An intense lobbying campaign by ICOS and other Irish and European dairy sector interests is continuing in Brussels to secure changes to proposed regulations governing supply contracts between farmers and processors.
Amendments to the EU’s Common Market Organisation (CMO) regulations which have been tabled by European Commissioner for Agriculture Christophe Hansen are opposed by ICOS and the European farmer and co-operative representative body COPA-COGECA.
The Commission’s proposals, which won broad support from the European Parliament, have now entered the trilogue process, where the council of ministers and the Danish presidency seek to find compromise positions.
The Commission proposals would make supply contracts mandatory between farmers and all processors. However, ICOS and COPA COGECA want an exemption for co-ops from this requirement.
“Our problem with the specific contracts in the proposal is two-fold; firstly, that the duration is too short, effectively six months,” explained ICOS chief executive TJ Flanagan.
“This is way too short a contract for either a farmer or a co-op to base investment decisions,” he maintained.
“And secondly, the specific requirement in the proposal that the milk pricing decisions would be taken away from elected farmer directors and instead be calculated with reference to external indicators – this would not be in the farmers’ interests,” Flanagan claimed.
“The co-op model, whereby elected farmers meet monthly to get every last cent possible out of the market, while protecting the long-term stability of the co-op, is the one which has been in place for well over a century, and it has served farmers very well,” he said.

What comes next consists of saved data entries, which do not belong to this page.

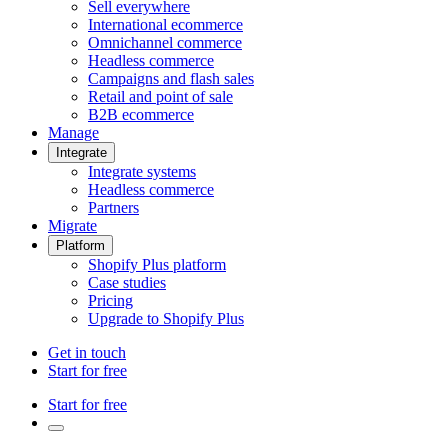
Sell everywhere
International ecommerce
Omnichannel commerce
Headless commerce
Campaigns and flash sales
Retail and point of sale
B2B ecommerce
Manage
Integrate
Integrate systems
Headless commerce
Partners
Migrate
Platform
Shopify Plus platform
Case studies
Pricing
Upgrade to Shopify Plus
Get in touch
Start for free
Start for free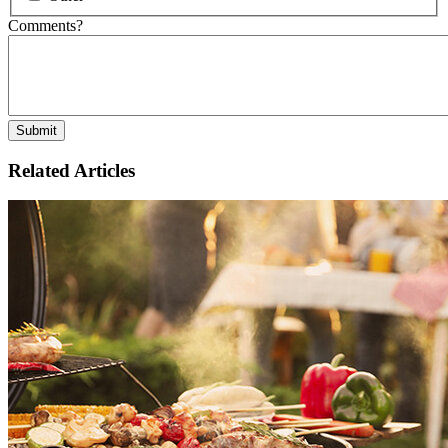
Comments?
Related Articles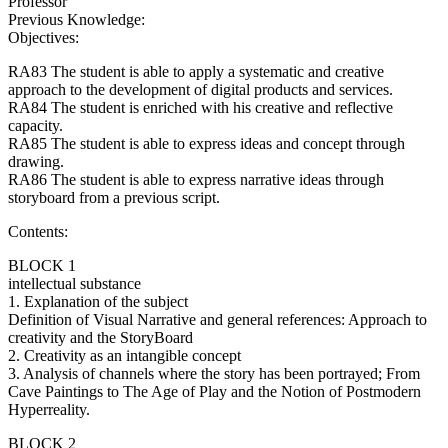
Professor
Previous Knowledge:
Objectives:
RA83 The student is able to apply a systematic and creative
approach to the development of digital products and services.
RA84 The student is enriched with his creative and reflective
capacity.
RA85 The student is able to express ideas and concept through
drawing.
RA86 The student is able to express narrative ideas through
storyboard from a previous script.
Contents:
BLOCK 1
intellectual substance
1. Explanation of the subject
Definition of Visual Narrative and general references: Approach to
creativity and the StoryBoard
2. Creativity as an intangible concept
3. Analysis of channels where the story has been portrayed; From
Cave Paintings to The Age of Play and the Notion of Postmodern
Hyperreality.
BLOCK 2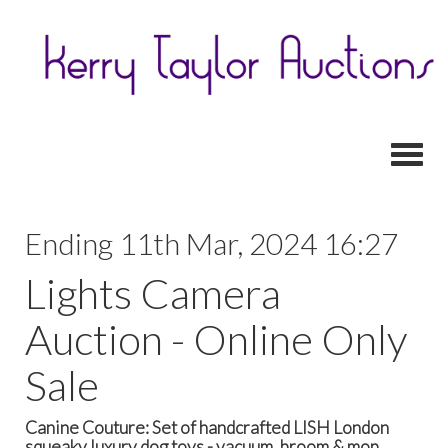
Toggl
Ending 11th Mar, 2024 16:27
Lights Camera
Auction - Online Only
Sale
Canine Couture: Set of handcrafted LISH London
squeaky luxury dog toys - vacuum, broom & mop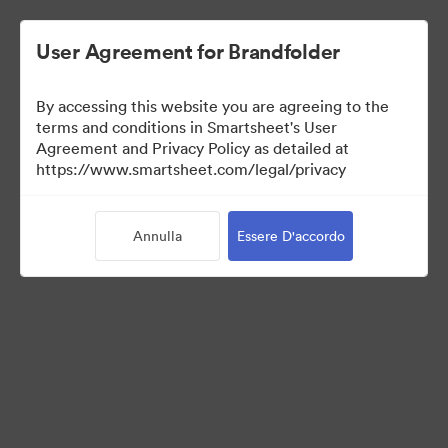
User Agreement for Brandfolder
By accessing this website you are agreeing to the
terms and conditions in Smartsheet's User
Agreement and Privacy Policy as detailed at
https://www.smartsheet.com/legal/privacy
Media Kit
Annulla
Essere D'accordo
39
Risorse
Condividi raccolta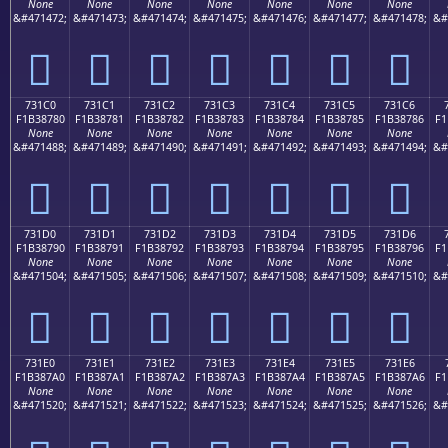
None
None
None
None
None
None
None
&#471472;
&#471473;
&#471474;
&#471475;
&#471476;
&#471477;
&#471478;
&#
񳆰
񳆱
񳆲
񳆳
񳆴
񳆵
񳆶
731C0
731C1
731C2
731C3
731C4
731C5
731C6
F1B38780
F1B38781
F1B38782
F1B38783
F1B38784
F1B38785
F1B38786
F1
None
None
None
None
None
None
None
&#471488;
&#471489;
&#471490;
&#471491;
&#471492;
&#471493;
&#471494;
&#
񳇀
񳇁
񳇂
񳇃
񳇄
񳇅
񳇆
731D0
731D1
731D2
731D3
731D4
731D5
731D6
F1B38790
F1B38791
F1B38792
F1B38793
F1B38794
F1B38795
F1B38796
F1
None
None
None
None
None
None
None
&#471504;
&#471505;
&#471506;
&#471507;
&#471508;
&#471509;
&#471510;
&#
񳇐
񳇑
񳇒
񳇓
񳇔
񳇕
񳇖
731E0
731E1
731E2
731E3
731E4
731E5
731E6
F1B387A0
F1B387A1
F1B387A2
F1B387A3
F1B387A4
F1B387A5
F1B387A6
F1
None
None
None
None
None
None
None
&#471520;
&#471521;
&#471522;
&#471523;
&#471524;
&#471525;
&#471526;
&#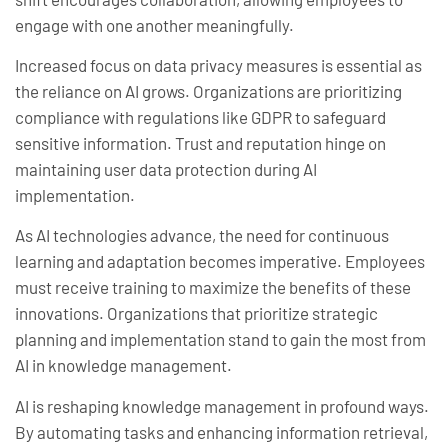
engage with one another meaningfully.
Increased focus on data privacy measures is essential as
the reliance on AI grows. Organizations are prioritizing
compliance with regulations like GDPR to safeguard
sensitive information. Trust and reputation hinge on
maintaining user data protection during AI
implementation.
As AI technologies advance, the need for continuous
learning and adaptation becomes imperative. Employees
must receive training to maximize the benefits of these
innovations. Organizations that prioritize strategic
planning and implementation stand to gain the most from
AI in knowledge management.
AI is reshaping knowledge management in profound ways.
By automating tasks and enhancing information retrieval,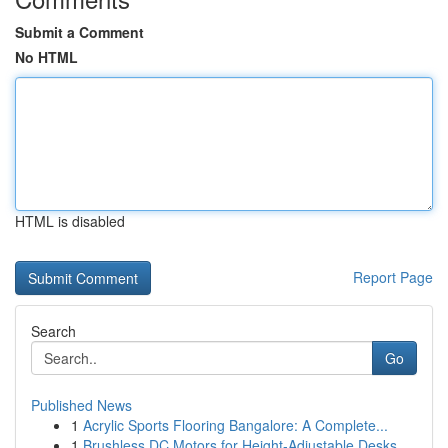
Submit a Comment
No HTML
HTML is disabled
Report Page
Search
Go
Published News
1
Acrylic Sports Flooring Bangalore: A Complete...
1
Brushless DC Motors for Height-Adjustable Desks...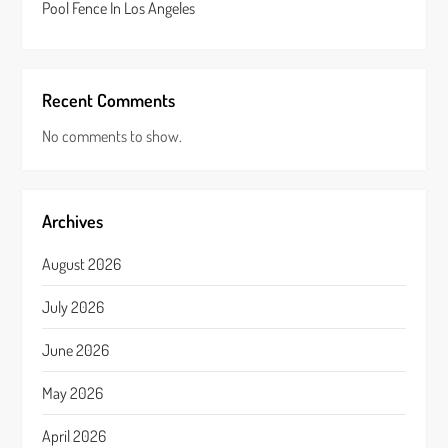
Pool Fence In Los Angeles
Recent Comments
No comments to show.
Archives
August 2026
July 2026
June 2026
May 2026
April 2026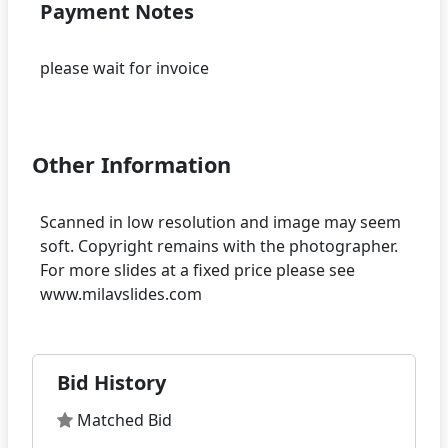
Payment Notes
please wait for invoice
Other Information
Scanned in low resolution and image may seem
soft. Copyright remains with the photographer.
For more slides at a fixed price please see
Bid History
Matched Bid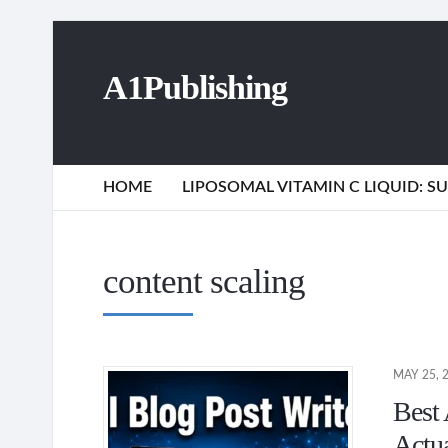
A1Publishing
HOME
LIPOSOMAL VITAMIN C LIQUID: 
content scaling
MAY 25, 
Best 
Actu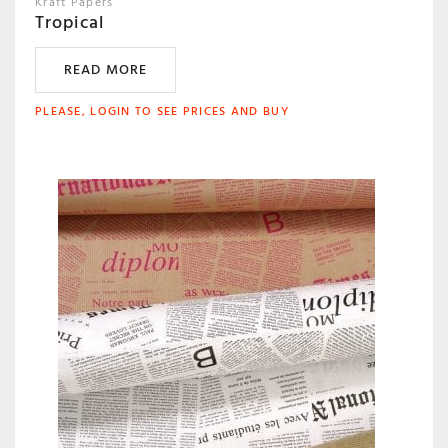
Kraft Papers
Tropical
READ MORE
PLEASE, LOGIN TO SEE PRICES AND BUY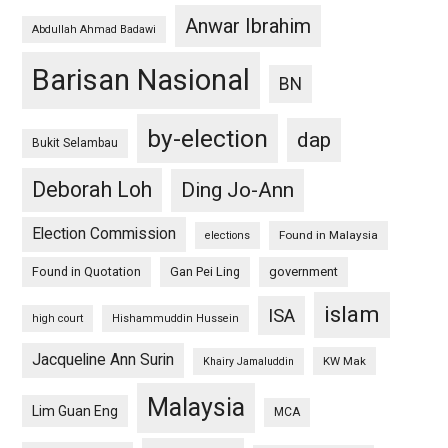
Anwar Ibrahim
Abdullah Ahmad Badawi
Barisan Nasional
BN
by-election
dap
Bukit Selambau
Deborah Loh
Ding Jo-Ann
Election Commission
Found in Malaysia
elections
Found in Quotation
Gan Pei Ling
government
islam
ISA
high court
Hishammuddin Hussein
Jacqueline Ann Surin
KW Mak
Khairy Jamaluddin
Malaysia
Lim Guan Eng
MCA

“We appreciate that the Commissioner was trying to solve problems in other sectors with this general contract proposal, but he’s trying to correct a problem that does not arise in the Irish dairy sector,” Flanagan said.
Commissioner Hansen has argued that his proposals will strengthen the position of farmers in the supply chain and offer greater protection to them.
It is understood that co-ops are being offered a derogation from the CMO contract proposals, but ICOS and COPA COGECA are holding out for an exemption from the rules.